È probabilmente abbastanza ovvio che uno dei principali motivi di dibattito fosse l’approccio laico che il Partito popolare intendeva adottare e che spingeva don Sturzo, da un lato, a scegliere un simbolo evocativo che identificasse il partito in modo chiaro e, dall’altro, a considerare indispensabili, sul piano programmatico, dei caratteri che potessero garantirgli un impianto non confessionale. Tale preoccupazione non si sopirà mai del tutto e forse diviene ancora più cruciale nel 1944 quando gli eredi dell’esperienza del Partito popolare si organizzano nuovamente dopo il regime fascista e, nonostante cambino il nome della loro formazione politica (anche con l’assenso dello stesso Sturzo), mantengono il simbolo dello scudo crociato come emblema distintivo.
Ciò evidenzia ancora una volta – sottolinea Rossi – la capacità di questo contrassegno di mantenere nel tempo la sua carica di significato, talmente distinta da farlo ricomparire fra diverse formazioni partigiane e, agli esordi della stagione repubblicana, capace di essere percepito ancora appropriato e funzionale al nuovo contesto politico e istituzionale.

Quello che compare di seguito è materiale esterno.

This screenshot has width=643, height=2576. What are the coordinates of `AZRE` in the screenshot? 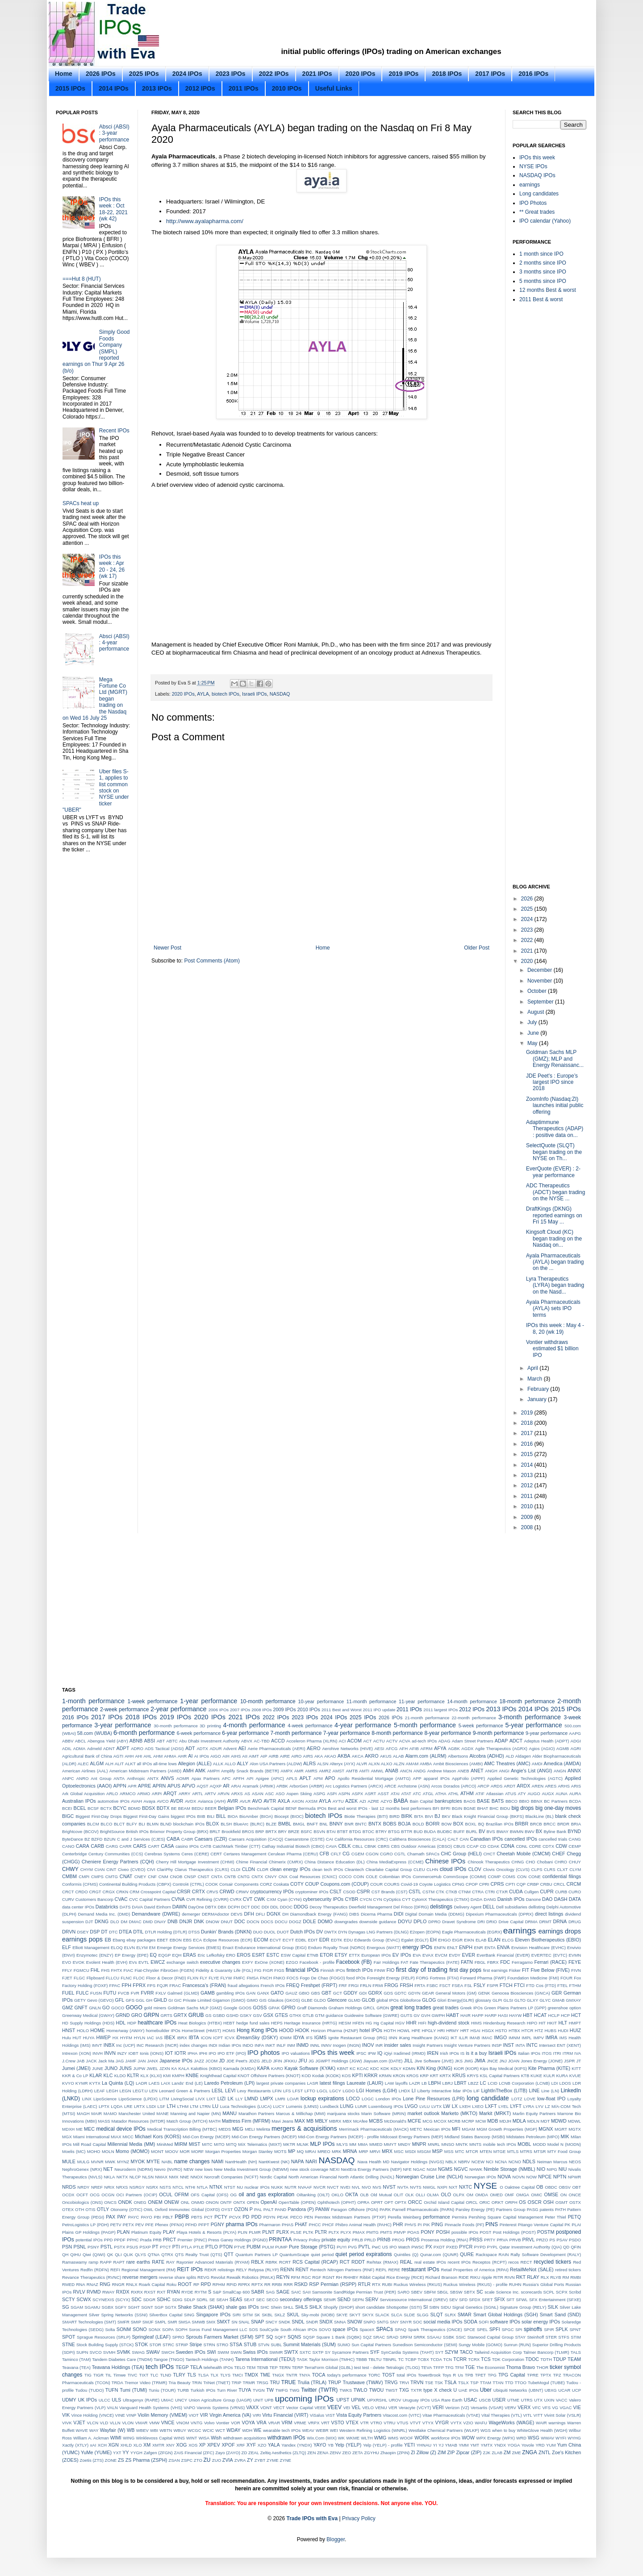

In conclusione, la genesi e l’adozione dello scudo crociato come emblema di una formazione politica dimostrano la rilevanza dell’impatto simbolico nella sfera pubblica, a maggior ragione se, come sostiene Rossi, l’aver scelto lo scudo crociato significa «aver adottato un simbolo guelfo come sintesi di tutta l’esperienza e di tutto il programma politico del partito». E così, nel dopoguerra, se lo scudo crociato si impone come «elemento metatemporale», la parola libertas si presta a essere impiegata come elemento temporale e di attualizzazione della proposta politica. Tuttavia, con il passare dei decenni, anche lo slogan «libertas» si è sganciato dalla contingenza e si è, per così dire, relativizzato, probabilmente perché sono state abbandonate, più o meno consapevolmente, le ragioni che ne avevano sostenuto l’adozione nella banda orizzontale dello scudo crociato.